IRDR0004 Coursework (2022/2023)
Hello, dear friend, you can consult us at any time if you have any questions, add WeChat: daixieit
IRDR0004 Coursework (2022/2023)
Computer-Based R Exercise & Report
IRDR0004 Coursework Assessment
Instructions: You are required to submit a report answering all questions. The report must be submitted any time before 13:00 (UK) September 6, 2023. All written answers for questions, including scripts, outputs displayed on R Console (screenshots) and graphical plots should be written and saved as PDF file.
You are provided with the dataset to which you will further have to apply the algorithms to make the records personalised based on your UCL ID number so that each student has unique coursework.
Failure to comply with the above instructions or any documentation (i.e., script separate file/zip, fail to randomize your data) missing from the submission will lead to an automatic deduction of 20 marks.
The report must be submitted through the UCL Assessment system. Bear in mind that any detected plagiarism will result in zero marks for all involved, and disciplinary procedures will be followed as per UCL policy.
Please attempt to answer all questions. Throughout the coursework, you will be asked to generate/make data unique using your own ID number. Questions with higher difficulty yield more points.
FAQs
1. What do I need to submit?
You must submit two documents: (1) Part 1: the full report in PDFformat (.pdf) containing the analysis code, all written answers with its corresponding R console outputs (using screenshots) and plots; (2) Part 2: the R script file (.R) with codes used for to answer the questions and generating all outputs.

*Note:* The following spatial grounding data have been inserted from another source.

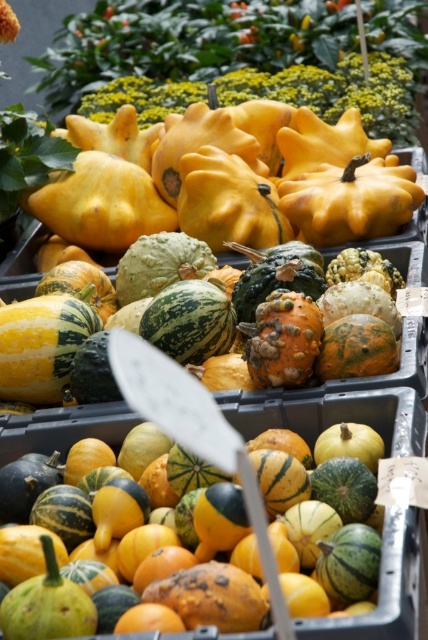 You are standing at the entrance of the market and want to find the speckled orange squash at center. According to the coordinates provided, where should you look relative to the image frame?

The speckled orange squash at center is located at point coordinates 0.867 on the x axis and 0.371 on the y axis, so you should look towards the right side and slightly below the center of the image frame. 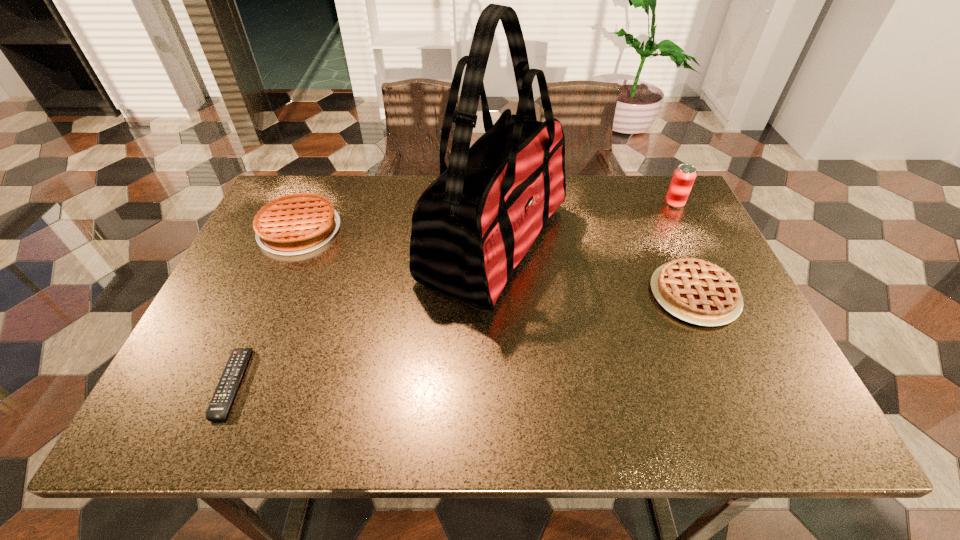 Locate an element on the screen. free space at the far right corner of the desktop is located at coordinates (629, 183).

At what (x,y) coordinates should I click in order to perform the action: click on vacant point located between the nearer pie and the beer can. Please return your answer as a coordinate pair (x, y). Image resolution: width=960 pixels, height=540 pixels. Looking at the image, I should click on (684, 249).

Locate an element on the screen. This screenshot has height=540, width=960. free space between the tallest object and the third shortest object is located at coordinates (396, 237).

The height and width of the screenshot is (540, 960). Identify the location of free space between the duffel bag and the nearest object. (363, 313).

Locate an element on the screen. vacant space that is in between the third object from right to left and the shortest object is located at coordinates (363, 313).

Locate an element on the screen. The width and height of the screenshot is (960, 540). vacant region between the farther pie and the shortest object is located at coordinates (266, 307).

Choose which object is the nearest neighbor to the nearest object. Please provide its 2D coordinates. Your answer should be formatted as a tuple, i.e. [(x, y)], where the tuple contains the x and y coordinates of a point satisfying the conditions above.

[(298, 223)]

Choose which object is the third nearest neighbor to the taller pie. Please provide its 2D coordinates. Your answer should be formatted as a tuple, i.e. [(x, y)], where the tuple contains the x and y coordinates of a point satisfying the conditions above.

[(699, 292)] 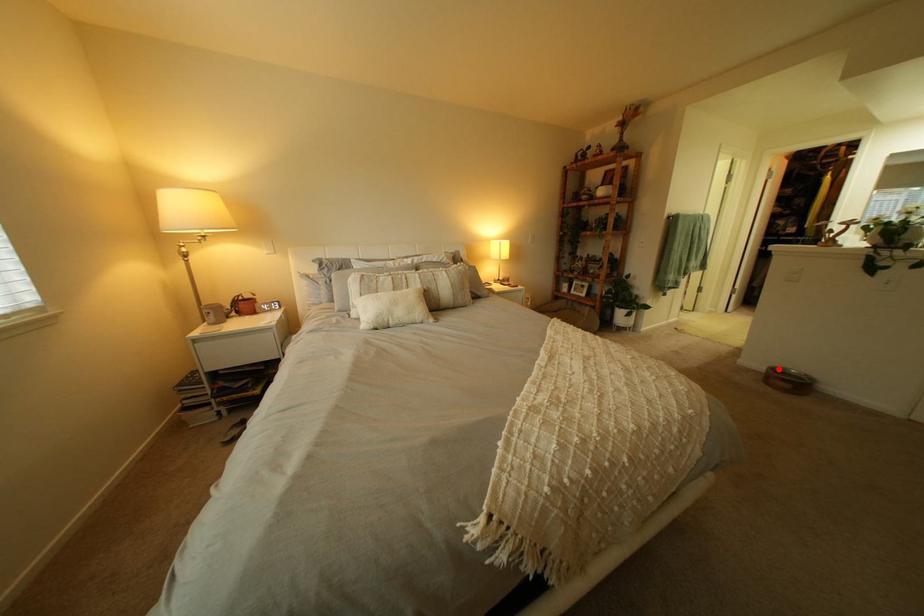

2. When asked to provide codes for certain questions – must I write the full function or just type the test code we suppose to use?
You must provide the code in full of the optional arguments
3. What is the maximum word limit or a max number of words per question?
There is no word limit. For the statistical question - when writing your answers (especially for null & alternative hypotheses as well as giving interpretations) keep them as concise as much as possible – avoid waffling.
4. Should I treat all questions as separate entities?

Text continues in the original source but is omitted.